Your assignment - An exact copy of the entries below is needed, with every picture left out.

[Extracted page text data]

☆ ☆ ☆

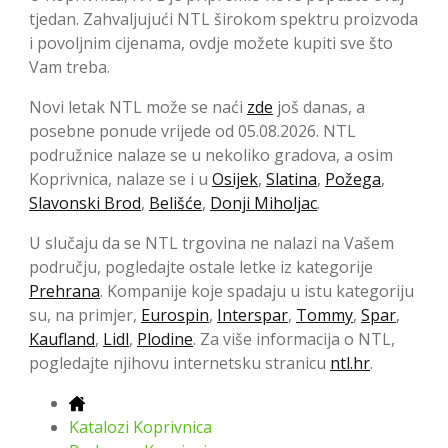
tjedan. Zahvaljujući NTL širokom spektru proizvoda
i povoljnim cijenama, ovdje možete kupiti sve što
Vam treba.
Novi letak NTL može se naći
zde
još danas, a
posebne ponude vrijede od 05.08.2026. NTL
podružnice nalaze se u nekoliko gradova, a osim
Koprivnica, nalaze se i u
Osijek
,
Slatina
,
Požega
,
Slavonski Brod
,
Belišće
,
Donji Miholjac
.
U slučaju da se NTL trgovina ne nalazi na Vašem
području, pogledajte ostale letke iz kategorije
Prehrana
. Kompanije koje spadaju u istu kategoriju
su, na primjer,
Eurospin
,
Interspar
,
Tommy
,
Spar
,
Kaufland
,
Lidl
,
Plodine
. Za više informacija o NTL,
pogledajte njihovu internetsku stranicu
ntl.hr
.
Katalozi Koprivnica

☆ ☆ ☆

Solution to the problem -
tjedan. Zahvaljujući NTL širokom spektru proizvoda
i povoljnim cijenama, ovdje možete kupiti sve što
Vam treba.
Novi letak NTL može se naći
zde
još danas, a
posebne ponude vrijede od 05.08.2026. NTL
podružnice nalaze se u nekoliko gradova, a osim
Koprivnica, nalaze se i u
Osijek
,
Slatina
,
Požega
,
Slavonski Brod
,
Belišće
,
Donji Miholjac
.
U slučaju da se NTL trgovina ne nalazi na Vašem
području, pogledajte ostale letke iz kategorije
Prehrana
. Kompanije koje spadaju u istu kategoriju
su, na primjer,
Eurospin
,
Interspar
,
Tommy
,
Spar
,
Kaufland
,
Lidl
,
Plodine
. Za više informacija o NTL,
pogledajte njihovu internetsku stranicu
ntl.hr
.
Katalozi Koprivnica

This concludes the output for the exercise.